The χ2 goodness-of-fit test was used to verify the null hypothesis that experimental distribution of element concentration (here Zn concentration) is described by the lognormal distribution. The obtained test probability value p = 0.4874 (p > significance level α = 0.05) indicates that there is no evidence for rejecting the null hypothesis. Therefore, we conclude that the distribution of zinc content is described by the lognormal distribution. A feature of this distribution is that after the logarithmic transformation (ln x) of the experimental values, a normal distribution is obtained. Fig 2S in S1 File (Supporting information) shows the same distribution of zinc content in serum samples of patients from the studied group (measurement I) obtained after logarithmic transformation. The red solid line represents normal distribution.

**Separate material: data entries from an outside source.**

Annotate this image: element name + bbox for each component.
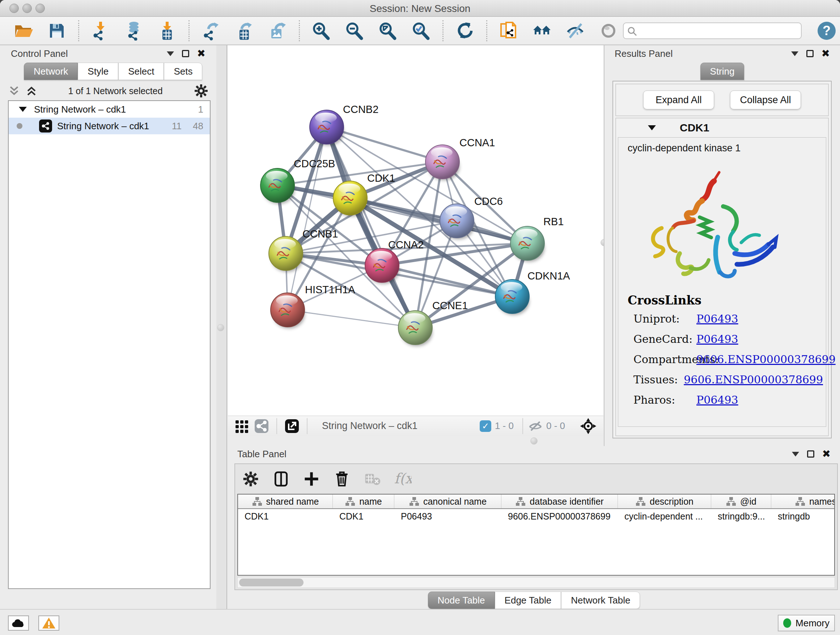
float-panel-icon[interactable] bbox=[806, 50, 813, 57]
import-table-button[interactable] bbox=[156, 20, 178, 41]
function-button[interactable]: f(x) bbox=[392, 469, 413, 489]
tab-network[interactable]: Network bbox=[24, 63, 78, 80]
network-node-CCNA1[interactable]: CCNA1 bbox=[425, 137, 495, 180]
table-cell[interactable]: stringdb:9... bbox=[711, 509, 771, 524]
close-panel-icon[interactable]: ✖ bbox=[822, 450, 831, 458]
crosslink-link[interactable]: 9606.ENSP00000378699 bbox=[696, 353, 836, 366]
save-button[interactable] bbox=[46, 20, 67, 41]
panel-menu-icon[interactable] bbox=[791, 51, 798, 56]
network-options-gear-icon[interactable] bbox=[193, 83, 209, 99]
network-node-CDKN1A[interactable]: CDKN1A bbox=[495, 270, 570, 315]
tab-edge-table[interactable]: Edge Table bbox=[495, 592, 561, 609]
cloud-status-button[interactable] bbox=[8, 616, 29, 631]
open-in-new-window-button[interactable] bbox=[282, 418, 302, 434]
export-table-button[interactable] bbox=[234, 20, 255, 41]
crosslink-link[interactable]: 9606.ENSP00000378699 bbox=[684, 373, 823, 386]
cdk1-section-header[interactable]: CDK1 bbox=[616, 119, 828, 137]
hidden-eye-icon[interactable] bbox=[528, 419, 543, 433]
collapse-section-icon[interactable] bbox=[648, 125, 656, 130]
expand-all-tree-icon[interactable] bbox=[8, 85, 20, 97]
float-panel-icon[interactable] bbox=[807, 450, 814, 458]
open-button[interactable] bbox=[13, 20, 34, 41]
import-network-button[interactable] bbox=[90, 20, 111, 41]
tab-style[interactable]: Style bbox=[78, 63, 118, 80]
columns-button[interactable] bbox=[271, 469, 292, 489]
refresh-button[interactable] bbox=[454, 20, 475, 41]
tab-node-table[interactable]: Node Table bbox=[428, 592, 495, 609]
import-database-button[interactable] bbox=[123, 20, 144, 41]
crosslink-link[interactable]: P06493 bbox=[696, 312, 738, 325]
table-cell[interactable]: CDK1 bbox=[333, 509, 394, 524]
divider bbox=[523, 418, 523, 434]
zoom-in-button[interactable] bbox=[311, 20, 332, 41]
network-node-CDC25B[interactable]: CDC25B bbox=[261, 158, 335, 204]
tab-sets[interactable]: Sets bbox=[164, 63, 202, 80]
network-share-view-button[interactable] bbox=[252, 418, 271, 434]
column-header-description[interactable]: description bbox=[618, 494, 711, 508]
add-button[interactable] bbox=[301, 469, 322, 489]
zoom-out-button[interactable] bbox=[344, 20, 365, 41]
table-cell[interactable]: 9606.ENSP00000378699 bbox=[501, 509, 618, 524]
column-header-name[interactable]: name bbox=[333, 494, 394, 508]
table-delete-button[interactable] bbox=[362, 469, 383, 489]
panel-menu-icon[interactable] bbox=[167, 51, 174, 56]
export-network-button[interactable] bbox=[201, 20, 221, 41]
column-header-canonical-name[interactable]: canonical name bbox=[394, 494, 501, 508]
panel-splitter[interactable] bbox=[216, 45, 227, 609]
column-header--id[interactable]: @id bbox=[711, 494, 771, 508]
home-multiple-button[interactable] bbox=[531, 20, 553, 41]
expand-all-button[interactable]: Expand All bbox=[643, 90, 714, 109]
search-input[interactable] bbox=[640, 24, 799, 38]
selected-checkbox-icon[interactable]: ✓ bbox=[480, 420, 491, 432]
column-header-shared-name[interactable]: shared name bbox=[238, 494, 333, 508]
export-image-button[interactable] bbox=[267, 20, 288, 41]
grid-view-button[interactable] bbox=[232, 418, 252, 434]
close-panel-icon[interactable]: ✖ bbox=[197, 50, 205, 57]
tab-network-table[interactable]: Network Table bbox=[561, 592, 640, 609]
memory-button[interactable]: Memory bbox=[778, 615, 835, 631]
edge-CCNB2-CCNA1[interactable] bbox=[327, 127, 442, 162]
float-panel-icon[interactable] bbox=[182, 50, 189, 57]
splitter-grip[interactable] bbox=[217, 324, 224, 331]
gear-button[interactable] bbox=[240, 469, 261, 489]
network-row[interactable]: String Network – cdk1 11 48 bbox=[9, 118, 210, 134]
close-panel-icon[interactable]: ✖ bbox=[821, 50, 830, 57]
zoom-fit-button[interactable] bbox=[377, 20, 398, 41]
hide-eye-button[interactable] bbox=[565, 20, 586, 41]
table-scrollbar-thumb[interactable] bbox=[239, 578, 303, 586]
column-header-database-identifier[interactable]: database identifier bbox=[501, 494, 618, 508]
table-scrollbar[interactable] bbox=[237, 577, 835, 588]
column-header-namespace[interactable]: namespace bbox=[771, 494, 835, 508]
table-row[interactable]: CDK1CDK1P064939606.ENSP00000378699cyclin… bbox=[238, 509, 834, 524]
status-bar: Memory bbox=[0, 609, 840, 635]
tab-string[interactable]: String bbox=[700, 63, 745, 80]
preview-eye-button[interactable] bbox=[598, 20, 619, 41]
tab-select[interactable]: Select bbox=[118, 63, 164, 80]
share-document-button[interactable] bbox=[498, 20, 519, 41]
node-label-CCNB1: CCNB1 bbox=[302, 228, 338, 240]
network-collection-row[interactable]: String Network – cdk1 1 bbox=[9, 101, 210, 118]
crosslink-link[interactable]: P06493 bbox=[696, 394, 738, 406]
crosslink-link[interactable]: P06493 bbox=[696, 333, 738, 345]
zoom-selected-button[interactable] bbox=[411, 20, 431, 41]
panel-menu-icon[interactable] bbox=[792, 452, 799, 456]
trash-button[interactable] bbox=[332, 469, 352, 489]
table-cell[interactable]: CDK1 bbox=[238, 509, 333, 524]
edge-layer[interactable] bbox=[278, 127, 527, 328]
edge-CCNE1-HIST1H1A[interactable] bbox=[287, 310, 415, 328]
warnings-button[interactable] bbox=[38, 616, 59, 631]
network-canvas[interactable]: CCNB2CCNA1CDC25BCDK1CDC6RB1CCNB1CCNA2CDK… bbox=[228, 45, 603, 416]
table-cell[interactable]: cyclin-dependent ... bbox=[618, 509, 711, 524]
birds-eye-view-button[interactable] bbox=[577, 417, 599, 435]
table-cell[interactable]: stringdb bbox=[771, 509, 835, 524]
collapse-arrow-icon[interactable] bbox=[19, 107, 27, 112]
collapse-all-button[interactable]: Collapse All bbox=[730, 90, 801, 109]
network-node-HIST1H1A[interactable]: HIST1H1A bbox=[271, 284, 355, 328]
network-graph[interactable]: CCNB2CCNA1CDC25BCDK1CDC6RB1CCNB1CCNA2CDK… bbox=[228, 45, 603, 416]
help-button[interactable]: ? bbox=[818, 22, 836, 40]
network-row-label: String Network – cdk1 bbox=[57, 120, 149, 132]
collapse-all-tree-icon[interactable] bbox=[25, 85, 38, 97]
network-node-RB1[interactable]: RB1 bbox=[510, 216, 564, 262]
table-cell[interactable]: P06493 bbox=[394, 509, 501, 524]
bottom-splitter-grip[interactable] bbox=[531, 437, 538, 445]
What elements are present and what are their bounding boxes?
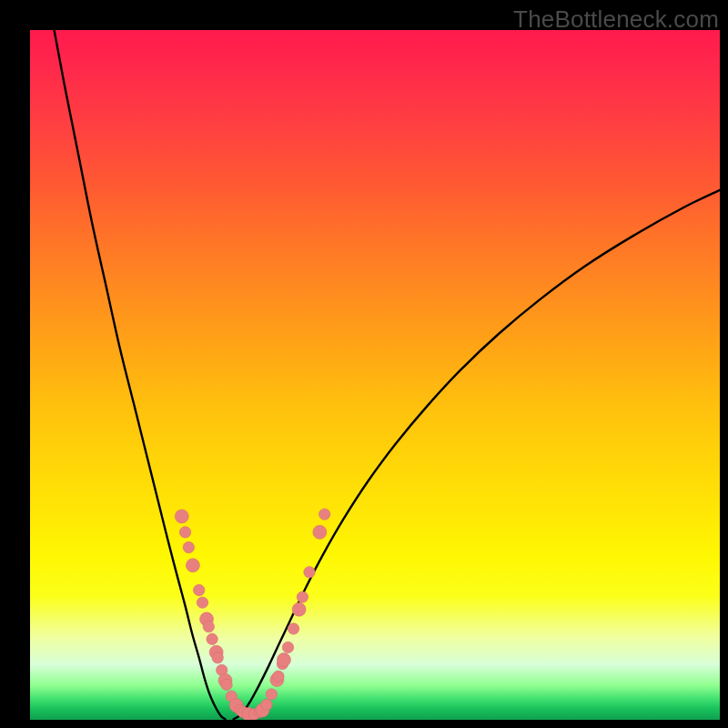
data-marker <box>207 633 217 644</box>
curve-left-branch <box>55 30 226 719</box>
curve-group <box>55 30 720 719</box>
data-marker <box>183 541 194 552</box>
data-marker <box>304 567 315 578</box>
data-marker <box>203 621 214 632</box>
plot-area <box>30 30 720 720</box>
data-markers <box>175 509 330 720</box>
data-marker <box>197 597 207 608</box>
data-marker <box>277 653 290 667</box>
data-marker <box>179 527 190 538</box>
data-marker <box>313 525 327 539</box>
chart-frame: TheBottleneck.com <box>0 0 728 728</box>
watermark-text: TheBottleneck.com <box>513 5 719 34</box>
data-marker <box>212 652 223 663</box>
data-marker <box>297 592 308 602</box>
data-marker <box>288 623 298 634</box>
data-marker <box>175 510 188 523</box>
data-marker <box>221 679 232 690</box>
curve-right-branch <box>234 190 720 719</box>
chart-svg <box>30 30 720 720</box>
data-marker <box>273 671 284 682</box>
data-marker <box>318 509 329 520</box>
data-marker <box>282 642 293 652</box>
data-marker <box>266 689 277 700</box>
data-marker <box>261 699 272 710</box>
data-marker <box>194 584 205 595</box>
data-marker <box>186 559 199 572</box>
data-marker <box>292 602 306 616</box>
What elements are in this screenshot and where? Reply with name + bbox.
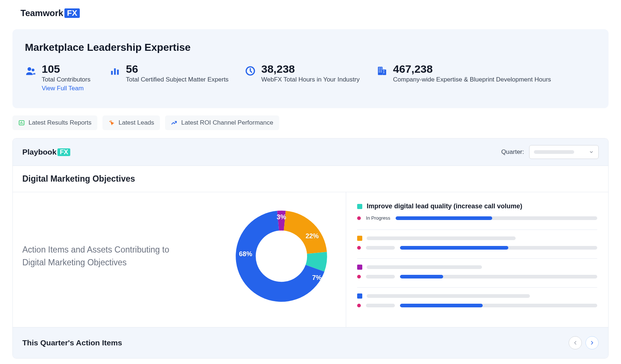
svg-rect-11 <box>381 69 382 71</box>
people-icon <box>25 65 37 77</box>
arrow-left-icon <box>572 340 578 346</box>
progress-label: In Progress <box>366 215 390 221</box>
status-dot <box>357 275 361 278</box>
logo-teamwork-text: Teamwork <box>20 8 63 18</box>
bar-chart-icon <box>18 120 25 126</box>
donut-label-purple: 3% <box>277 213 286 221</box>
logo-fx-badge: FX <box>64 8 80 18</box>
objective-title-placeholder <box>367 265 482 269</box>
svg-point-1 <box>32 69 35 72</box>
view-full-team-link[interactable]: View Full Team <box>42 85 90 92</box>
logo-fx-badge: FX <box>57 148 70 156</box>
objective-group: Improve digital lead quality (increase c… <box>357 201 597 230</box>
logo-playbook-text: Playbook <box>22 148 56 156</box>
progress-track <box>400 304 597 307</box>
status-dot <box>357 304 361 307</box>
donut-label-blue: 68% <box>239 250 252 258</box>
svg-rect-14 <box>384 71 385 72</box>
objective-title-placeholder <box>367 294 530 298</box>
trend-up-icon <box>171 120 177 126</box>
objective-color-square <box>357 265 362 270</box>
progress-label-placeholder <box>366 275 395 278</box>
objective-color-square <box>357 204 362 209</box>
objective-title: Improve digital lead quality (increase c… <box>367 202 522 210</box>
action-items-title: This Quarter's Action Items <box>22 338 122 347</box>
svg-rect-6 <box>378 67 383 75</box>
objectives-description: Action Items and Assets Contributing to … <box>22 243 191 269</box>
pill-latest-leads[interactable]: Latest Leads <box>102 115 160 130</box>
status-dot <box>357 216 361 220</box>
quarter-label: Quarter: <box>501 148 524 156</box>
stat-label: WebFX Total Hours in Your Industry <box>261 76 360 83</box>
pill-latest-results[interactable]: Latest Results Reports <box>12 115 97 130</box>
progress-track <box>396 216 597 220</box>
pointer-click-icon <box>108 120 115 126</box>
playbook-panel: Playbook FX Quarter: Digital Marketing O… <box>12 138 609 359</box>
progress-row <box>357 275 597 278</box>
quarter-select[interactable] <box>529 145 599 159</box>
quick-links-row: Latest Results Reports Latest Leads Late… <box>0 108 621 138</box>
pill-label: Latest ROI Channel Performance <box>181 119 273 126</box>
progress-row <box>357 246 597 250</box>
svg-rect-9 <box>381 68 382 69</box>
objective-color-square <box>357 293 362 299</box>
objectives-section-title: Digital Marketing Objectives <box>13 166 608 192</box>
chevron-down-icon <box>589 149 594 155</box>
pill-label: Latest Leads <box>119 119 154 126</box>
stat-industry-hours: 38,238 WebFX Total Hours in Your Industr… <box>244 64 376 92</box>
stat-company-hours: 467,238 Company-wide Expertise & Bluepri… <box>376 64 596 92</box>
progress-track <box>400 275 597 278</box>
donut-chart: 3% 22% 7% 68% <box>234 209 329 304</box>
stat-value: 467,238 <box>393 64 551 75</box>
stat-smes: 56 Total Certified Subject Matter Expert… <box>109 64 244 92</box>
svg-rect-13 <box>381 71 382 72</box>
next-button[interactable] <box>586 336 599 349</box>
stat-label: Total Contributors <box>42 76 90 83</box>
quarter-value-placeholder <box>534 150 574 154</box>
progress-fill <box>400 304 483 307</box>
stat-value: 56 <box>126 64 229 75</box>
svg-rect-8 <box>379 68 380 69</box>
objective-group <box>357 258 597 287</box>
progress-fill <box>400 246 509 250</box>
objective-group <box>357 230 597 258</box>
svg-rect-3 <box>114 68 116 75</box>
svg-rect-12 <box>379 71 380 72</box>
progress-fill <box>400 275 444 278</box>
progress-track <box>400 246 597 250</box>
logo-playbookfx: Playbook FX <box>22 148 70 156</box>
progress-row <box>357 304 597 307</box>
objective-title-placeholder <box>367 236 516 240</box>
svg-point-0 <box>27 67 31 71</box>
donut-label-teal: 7% <box>312 274 322 282</box>
stat-contributors: 105 Total Contributors View Full Team <box>25 64 109 92</box>
stat-label: Company-wide Expertise & Blueprint Devel… <box>393 76 551 83</box>
svg-rect-4 <box>117 70 119 75</box>
building-icon <box>376 65 388 77</box>
progress-row: In Progress <box>357 215 597 221</box>
pill-latest-roi[interactable]: Latest ROI Channel Performance <box>165 115 279 130</box>
clock-icon <box>244 65 256 77</box>
progress-fill <box>396 216 493 220</box>
donut-label-orange: 22% <box>306 232 319 240</box>
svg-rect-2 <box>111 71 113 75</box>
objective-group <box>357 287 597 316</box>
hero-title: Marketplace Leadership Expertise <box>25 42 596 53</box>
arrow-right-icon <box>589 340 595 346</box>
bar-chart-icon <box>109 65 121 77</box>
stat-value: 38,238 <box>261 64 360 75</box>
hero-card: Marketplace Leadership Expertise 105 Tot… <box>12 29 609 108</box>
logo-teamworkfx: Teamwork FX <box>20 8 80 18</box>
progress-label-placeholder <box>366 304 395 307</box>
status-dot <box>357 246 361 250</box>
svg-rect-15 <box>384 72 385 73</box>
stat-value: 105 <box>42 64 90 75</box>
stat-label: Total Certified Subject Matter Experts <box>126 76 229 83</box>
prev-button[interactable] <box>569 336 582 349</box>
progress-label-placeholder <box>366 246 395 250</box>
objective-color-square <box>357 236 362 241</box>
svg-rect-10 <box>379 69 380 71</box>
pill-label: Latest Results Reports <box>29 119 91 126</box>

As in the previous case, the χ2 goodness-of-fit test was used to verify the null hypothesis that the logarithm of the experimental element concentration distribution is described by the normal distribution. The obtained test probability value p = 0.8044 (p > α = 0.05) indicates that there is no evidence for rejecting the null hypothesis. Therefore, it can be concluded that the Zn content (after logarithmic transformation) is described by the normal distribution.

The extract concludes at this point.